The observer of the soul cannot penetrate into the soul, but there doubtless is a margin where he comes into contact with it. Recognition of this contact is the fact that even the soul does not know of itself. Hence it must remain unknown. That would be sad only if there were anything apart from the soul, but there is nothing else.
This inescapable duty to observe oneself: if someone else is observing me, naturally I have to observe myself too; if none observe me, I have to observe myself all the closer.
There is nothing besides a spiritual world; what we call the world of the senses is the Evil in the spiritual world, and what we call Evil is only the necessity of a moment in our eternal evolution.
The relationship to one's fellow man is the relationship of prayer, the relationship to oneself is the relationship of striving; it is from prayer that one draws the strength for one's striving.

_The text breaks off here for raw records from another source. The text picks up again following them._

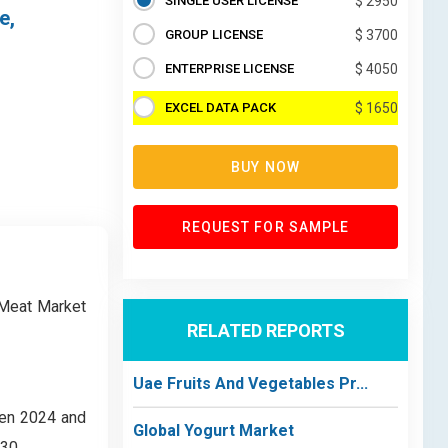
SINGLE USER LICENSE
$ 2950
e,
GROUP LICENSE
$ 3700
ENTERPRISE LICENSE
$ 4050
EXCEL DATA PACK
$ 1650
BUY NOW
REQUEST FOR SAMPLE
 Meat Market
RELATED REPORTS
Uae Fruits And Vegetables Pr...
een 2024 and
Global Yogurt Market
30.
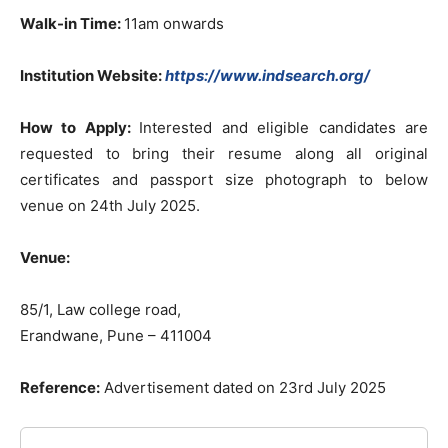
Walk-in Time:
11am onwards
Institution Website:
https://www.indsearch.org/
How to Apply:
Interested and eligible candidates are
requested to bring their resume along all original
certificates and passport size photograph to below
venue on 24th July 2025.
Venue:
85/1, Law college road,
Erandwane, Pune – 411004
Reference:
Advertisement dated on 23rd July 2025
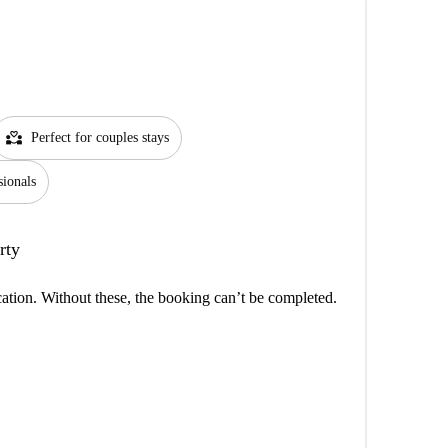
partner_heart
Perfect for couples stays
sionals
rty
cation. Without these, the booking can’t be completed.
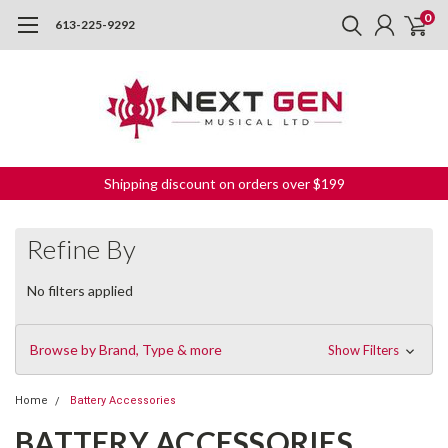
0
613-225-9292
Shipping discount on orders over $199
Refine By
No filters applied
Browse by Brand, Type & more
Show Filters
Home
Battery Accessories
BATTERY ACCESSORIES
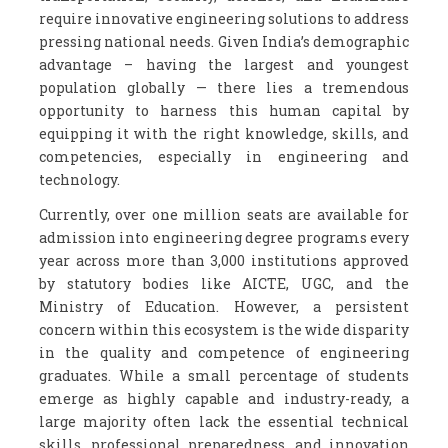
require innovative engineering solutions to address
pressing national needs. Given India’s demographic
advantage – having the largest and youngest
population globally — there lies a tremendous
opportunity to harness this human capital by
equipping it with the right knowledge, skills, and
competencies, especially in engineering and
technology.
Currently, over one million seats are available for
admission into engineering degree programs every
year across more than 3,000 institutions approved
by statutory bodies like AICTE, UGC, and the
Ministry of Education. However, a persistent
concern within this ecosystem is the wide disparity
in the quality and competence of engineering
graduates. While a small percentage of students
emerge as highly capable and industry-ready, a
large majority often lack the essential technical
skills, professional preparedness, and innovation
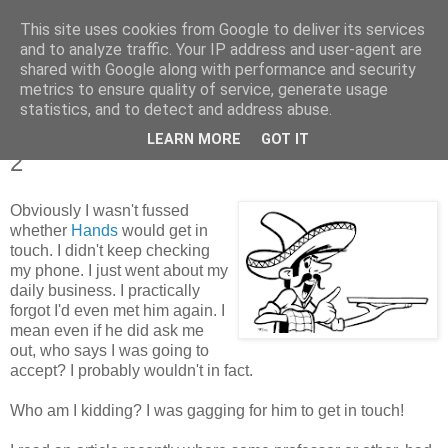
This site uses cookies from Google to deliver its services
Tales from the Tower
and to analyze traffic. Your IP address and user-agent are
shared with Google along with performance and security
metrics to ensure quality of service, generate usage
statistics, and to detect and address abuse.
Tuesday, 11 January 2011
Tales of a Real Life Romance - Chapter
LEARN MORE
GOT IT
2
Obviously I wasn't fussed
whether
Hands
would get in
touch. I didn't keep checking
my phone. I just went about my
daily business. I practically
forgot I'd even met him again. I
mean even if he did ask me
out, who says I was going to
accept? I probably wouldn't in fact.
Who am I kidding? I was gagging for him to get in touch!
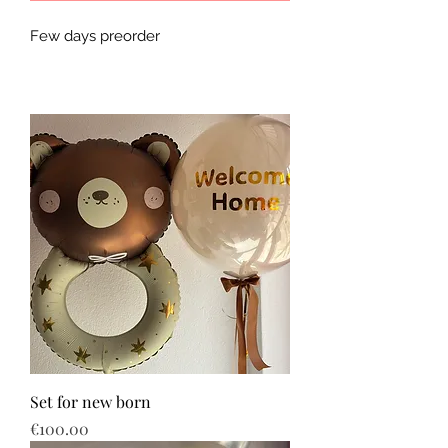
Few days preorder
Set for new born
Price
€100.00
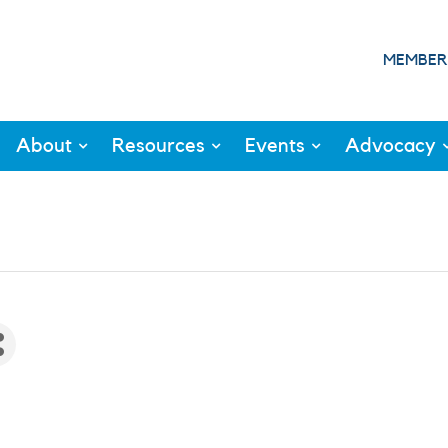
MEMBER
About
Resources
Events
Advocacy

My job is unbearable to me because it conflicts with my only desire and my only calling, which is literature. Since I am nothing but literature and can and want to be nothing else, my job will never take possession of me, it may, however, shatter me completely, and this is by no means a remote possibility.
The more horses you yoke the quicker everything will go - not the rending of the block from its foundation, which is impossible, but the snapping of the traces and with that the gay and empty journey.
Being alone has a power over me that never fails. My interior dissolves (for the time being only superficially) and is ready to release what lies deeper. When I am willfully alone, a slight ordering of my interior begins to take place and I need nothing more.